For Dani, she does love her family, but she also cares for her friends, first her best friend Tomás, and then later her awkwardly long-not-seen friend Sadie (who was Dani's first kiss and then ghosted Dani in response to the kiss because Sadie wasn't comfortable with that), and then another spoiler character. And so even though she doesn't want to care about dragons, it's hard not for her to care for Nox, the dragon she's bonded to, especially with their empathic bond tying them together. And so while she's annoyed at her sister for trying to train her and push her into the family business - and never understands that that training is due to Eden's own insecurity - she is desperate also to save her sister, even after her sister has done some pretty awful things to her and others insist that there's no way to save her. Dani is the classical unwilling heroine, and she works quite well, as does the teenage drama she finds herself in.
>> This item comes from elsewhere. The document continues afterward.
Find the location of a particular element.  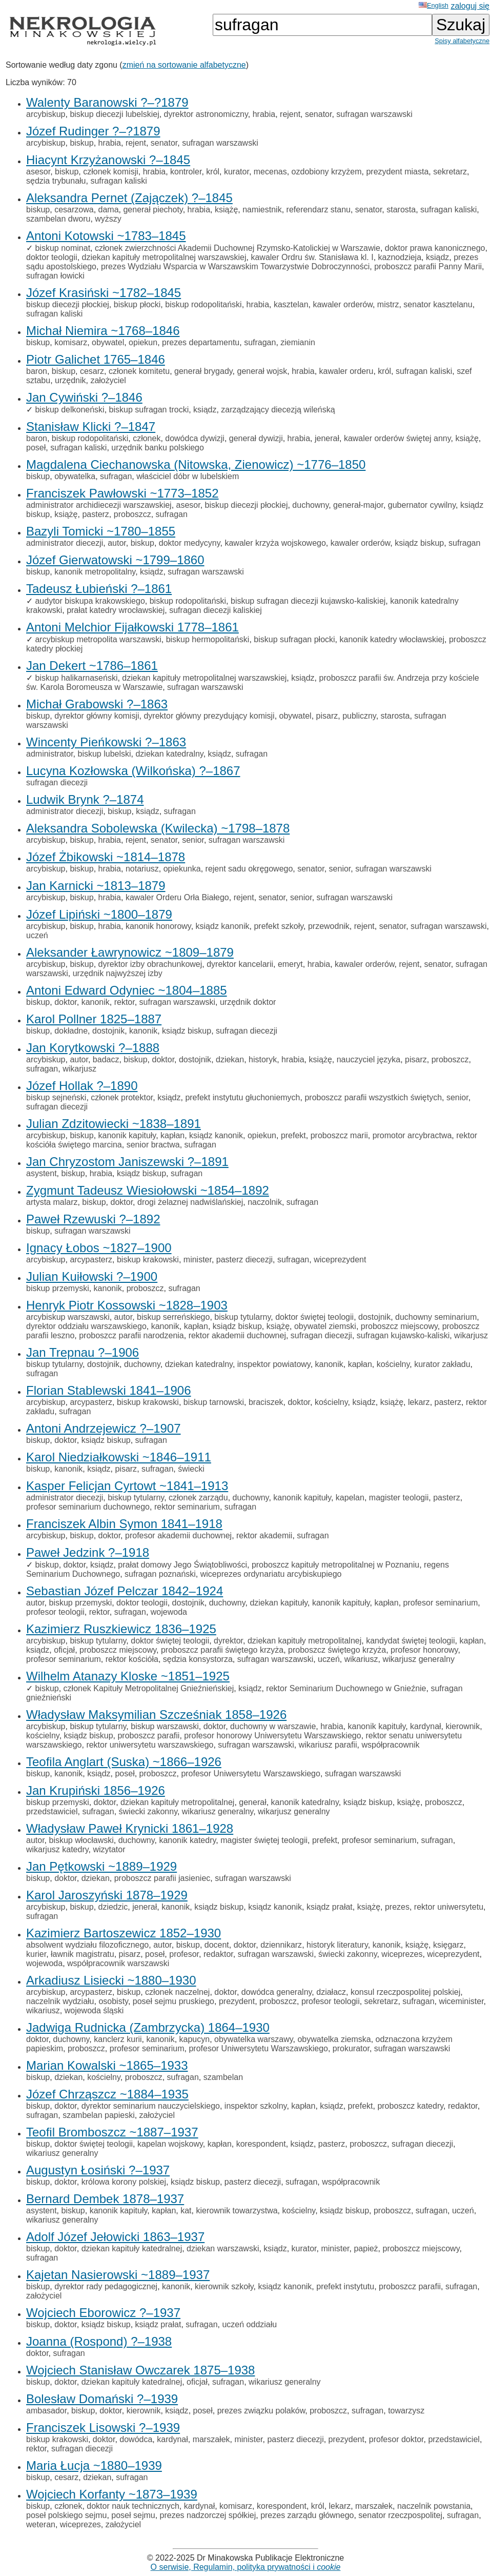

Still while the teenage drama is really well done, as well as the two main characters, the book is hampered a bit by the main antagonists being so blatantly evil - a fact justified by the fact that they apparently have to sacrifice their empathy and consciences in order to obtain their power, but still. Complex antagonists who have potentially reasonable ideas are not what you find here. And that sacrifice of empathy and conscience is kind of contradicted by Eden's own experience when she unknowingly makes the same choice for power - and yet she regains those feelings somewhat by the ending, without really any mechanical explanation. These flaws prevent the book from truly being really great plotwise, and are a bit more glaring than in Soria's other books.
Of course, the characters are more than good enough to carry this book, and some of the dialogue is amazing (okay the book has a New York Mets joke which KILLED me). So yeah, this is still a fun and solid YA Fantasy novel, involving dragons in a nice way, so if that's what you're looking for this will be right up your alley.